# Apache mit MySQL und PHP installieren



## KleinesA (5. August 2004)

Hallo,

ich habe zu Hause ein Suse 7.2. Nun wollte ich nach dem Tutorial hier auf der Seite, mit einen LAMP einrichtet.

Die Sourcecodes habe ich mir geladen.
bis zum "make install" für mysql hat es auch geklappt. Nun wollte ich mysql starten. Was ich auch tat, aber es kam keine Meldung mit Starting usw.. Wenn ich mysql restart mache, bekomme ich die Meldung, das mysqld nicht gestartet wurde.

Beim ausführen von ./conf... für php bekomme ich die Meldung, das lex nicht gefunden wurde. Was ist das?

Kann mir jemand helfen?


----------



## Ben Ben (5. August 2004)

zum Thema (f)lex: http://www.dynamic-webpages.de/20.foren.php?threadID=4636&betreff=php+lex???&forum=LAMP&kat=4
Da die Posts aber von 2002 sind, gibts bestimmt neuere Versionen. Ansonsten mal bei Suse auf dem FTP schauen.


----------



## KleinesA (5. August 2004)

Danke zu flex. Ne Ahnung warum mysql nicht starten will?


----------



## Ben Ben (5. August 2004)

Wie hast du mysql denn gestartet?
/etc/init.d/mysqld start ?


----------



## KleinesA (5. August 2004)

Nein, ich habe mysql unter
linux:/usr/src/mysql-x.x.x # mysql start
gestartet.

Wie gesagt, es gab keine Fehlermeldung. Nur bei mysql restart gabs dann die Meldung.


----------



## Ben Ben (5. August 2004)

dann probiers mal mit init.d...
kannst auch mal schauen ob in /var/log irgendein errorlog deswegen liegt.


----------



## KleinesA (5. August 2004)

Ok, danke. Werde ich heute abend mal machen.

Super die schnelle Hilfe.


----------



## Arne Buchwald (5. August 2004)

> _Original geschrieben von KleinesA _
> *Nein, ich habe mysql unter
> linux:/usr/src/mysql-x.x.x # mysql start
> gestartet.
> ...


Unter SuSE werden die Dienste per rc*DIENSTNAME* start / stop / restart / .... gestartet, gestoppt, etc.

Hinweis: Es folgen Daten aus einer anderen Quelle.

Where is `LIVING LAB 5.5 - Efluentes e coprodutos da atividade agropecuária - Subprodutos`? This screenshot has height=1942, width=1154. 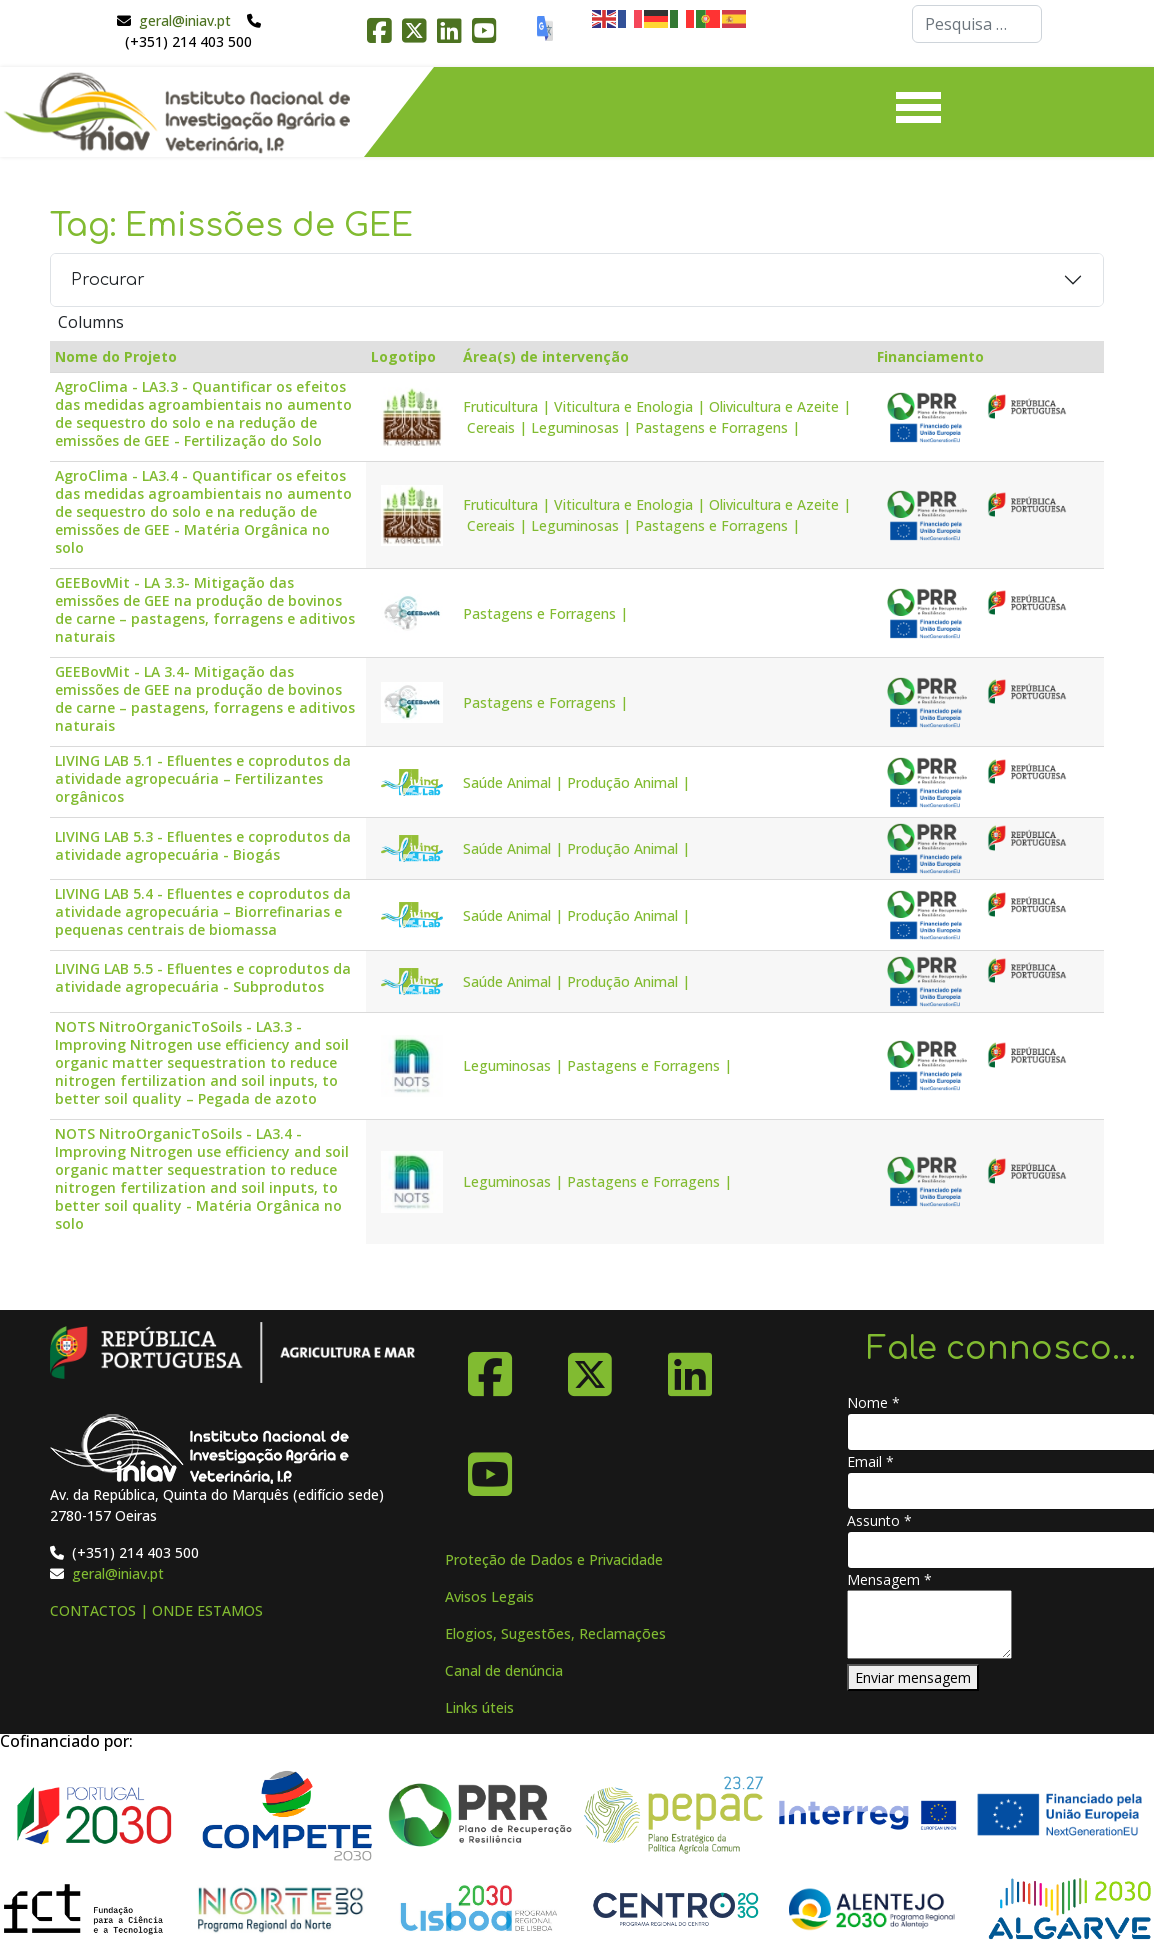
LIVING LAB 5.5 - Efluentes e coprodutos da atividade agropecuária - Subprodutos is located at coordinates (203, 978).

Was mich ein wenig stutzig macht ist ein Source-Pfad da oben. Bist du sicher, dass du mySQL korrekt installiert hast? Guck' mal in /usr/bin oder /usr/local/bin, ob da irgendwelche mysql*- Files existieren, sofern du beim Bauen kein --prefix angegeben hast.


----------



## KleinesA (5. August 2004)

Hallo,

ich habe mich eigentlich an das tutorial http://www.tutorials.de/tutorials7822.html gehalten.

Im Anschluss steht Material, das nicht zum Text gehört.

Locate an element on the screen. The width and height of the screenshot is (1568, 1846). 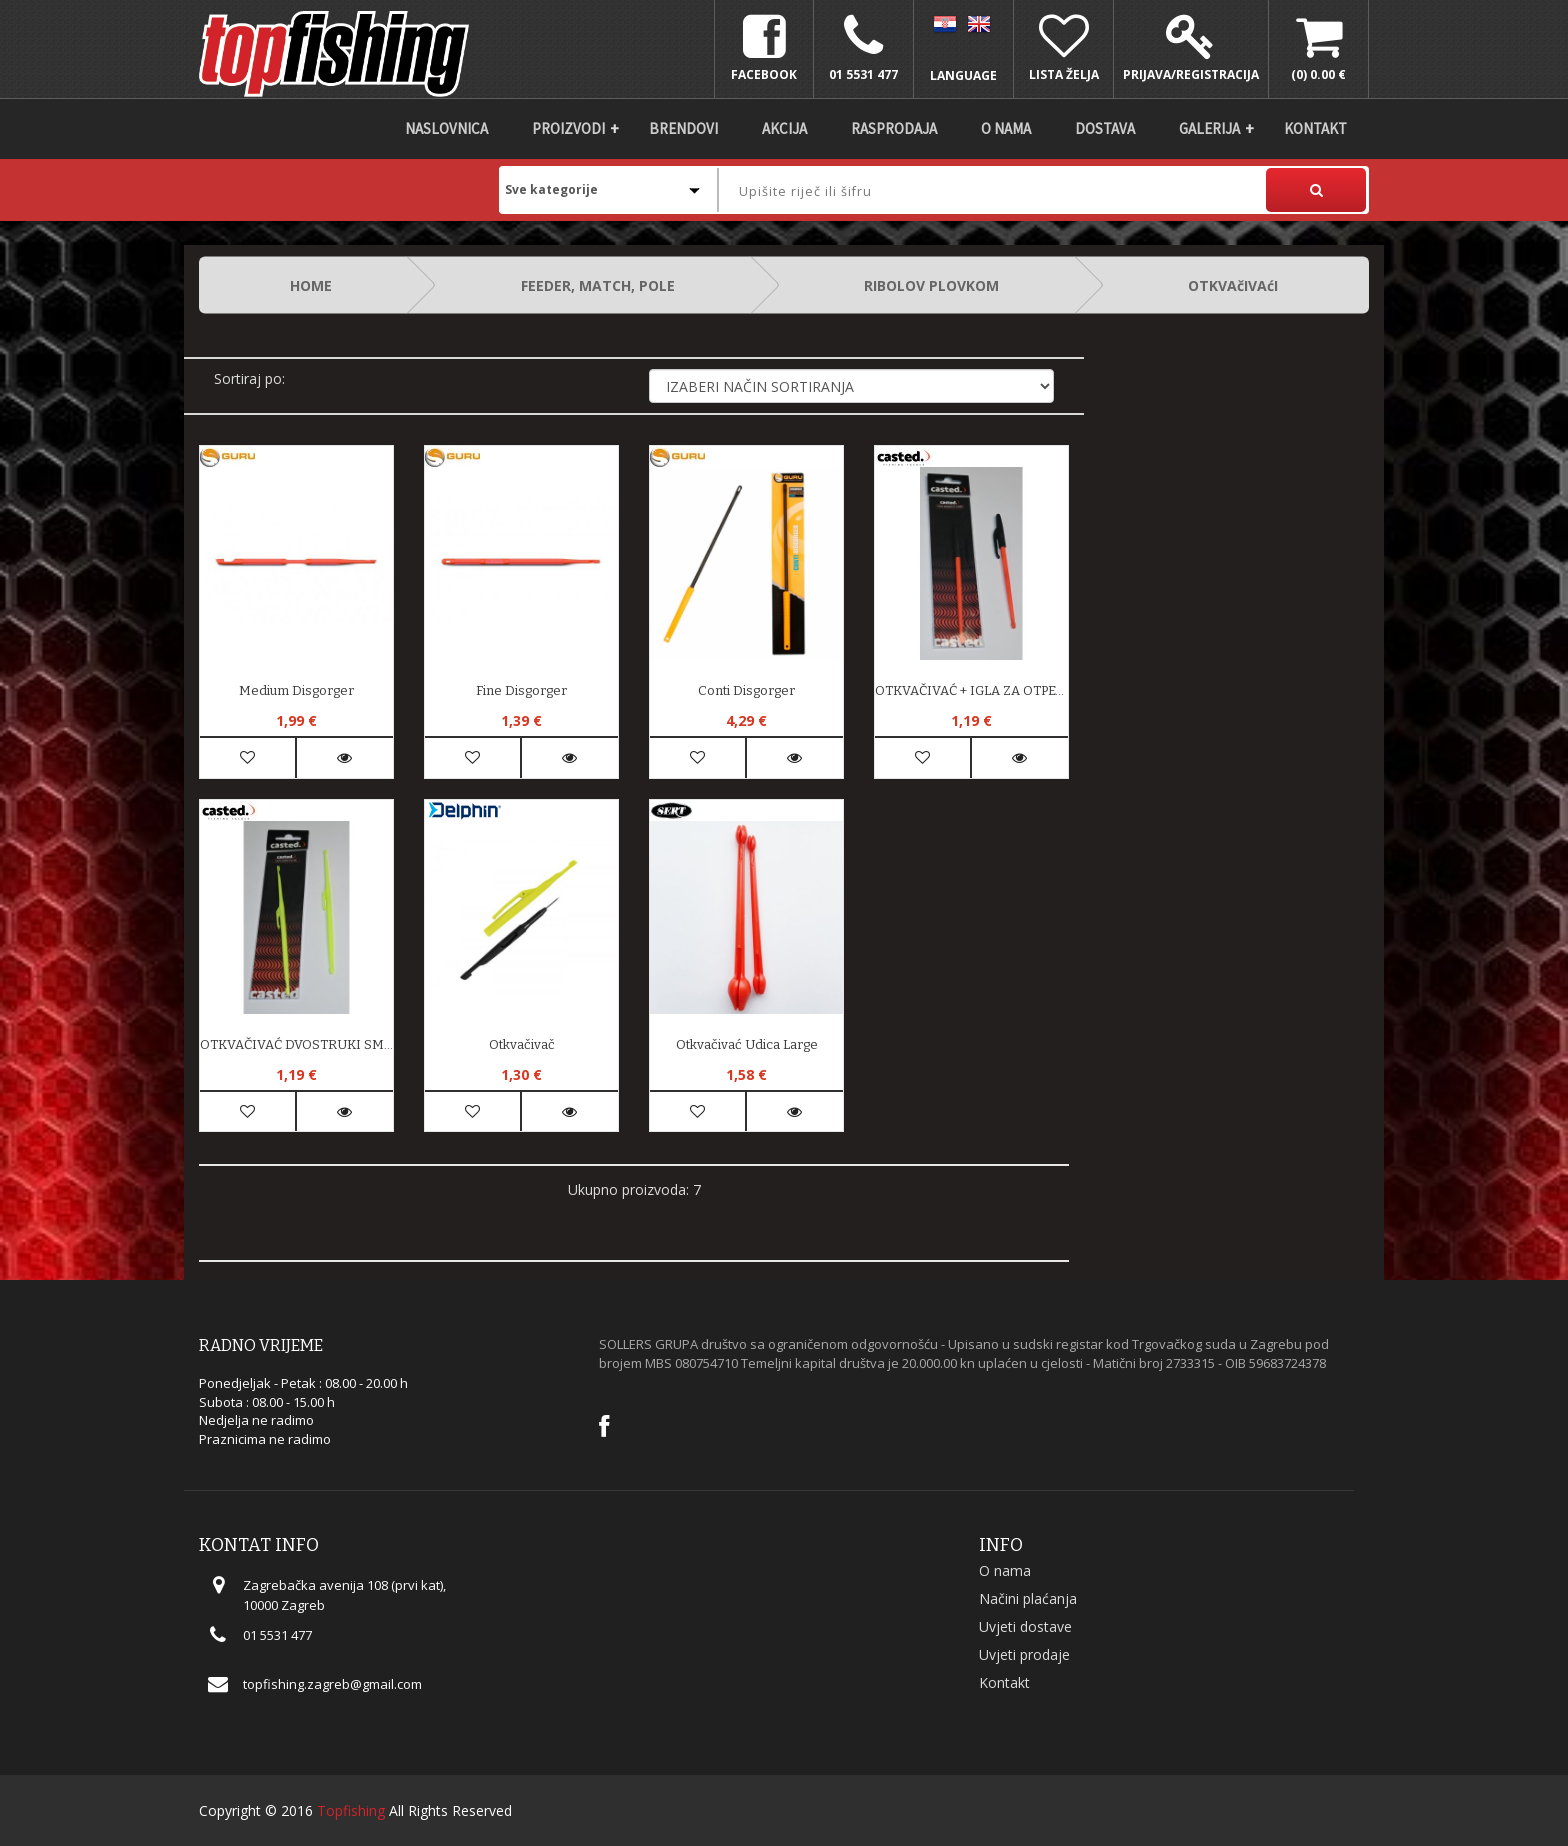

rcDIENSTNAME start geht nicht "command not found"
im /var/log/ steht keine errorlog drinnen.

Das Problem ist ja nicht das mysql start nicht geht, es kommt ja auch keine Fehlermeldung. wo kann ich noch ein fehlerlog finden?


----------



## Arne Buchwald (6. August 2004)

mysql start sollte dir dann tatsächlich weiterhelfen. Wenn die Datenbank nicht startet, sollte eigentlich bereits eine Fehlermeldung ausgegeben werden. Prüfe, ob mySQL-Prozesse verfügbar sind und starte mySQL alternativ mit dem Log-Prefix, d.h. /usr/sbin/mysql editieren und an die passende Start-Stelle --log=/var/log/mysql.query.log anhängen. Vorher solltest du die Datei mysql.query.log jedoch erstellen und mySQL als Benutzer und Gruppe zuweisen.


----------



## KleinesA (6. August 2004)

Hallo,

also flex.... habe ich installiert. Danach hat es auch mit php und apache geklaptt. Bleibt nur das Problem mit mySQL.

ich habe mal die sql version von der suse cd installiert. da bekomme ich die meldung, das sql gestartet wird. aber die ist zu alt.

@ Arne Buchwald 
 Die sache ist ja die, es kommt keine Fehlermeldung.

Ich werde das mit dem Log heute Abend mal probieren.


----------